Return the entries below verbatim. Pictures stay out.

[Page images and extracted text]

+ + + + +

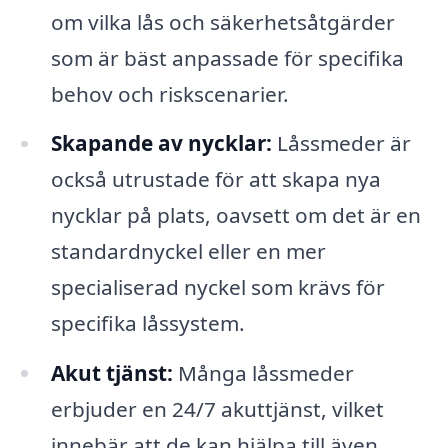
om vilka lås och säkerhetsåtgärder
som är bäst anpassade för specifika
behov och riskscenarier.
Skapande av nycklar:
Låssmeder är
också utrustade för att skapa nya
nycklar på plats, oavsett om det är en
standardnyckel eller en mer
specialiserad nyckel som krävs för
specifika låssystem.
Akut tjänst:
Många låssmeder
erbjuder en 24/7 akuttjänst, vilket
innebär att de kan hjälpa till även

+ + + + +

*Result of the task*.
om vilka lås och säkerhetsåtgärder
som är bäst anpassade för specifika
behov och riskscenarier.
Skapande av nycklar:
Låssmeder är
också utrustade för att skapa nya
nycklar på plats, oavsett om det är en
standardnyckel eller en mer
specialiserad nyckel som krävs för
specifika låssystem.
Akut tjänst:
Många låssmeder
erbjuder en 24/7 akuttjänst, vilket
innebär att de kan hjälpa till även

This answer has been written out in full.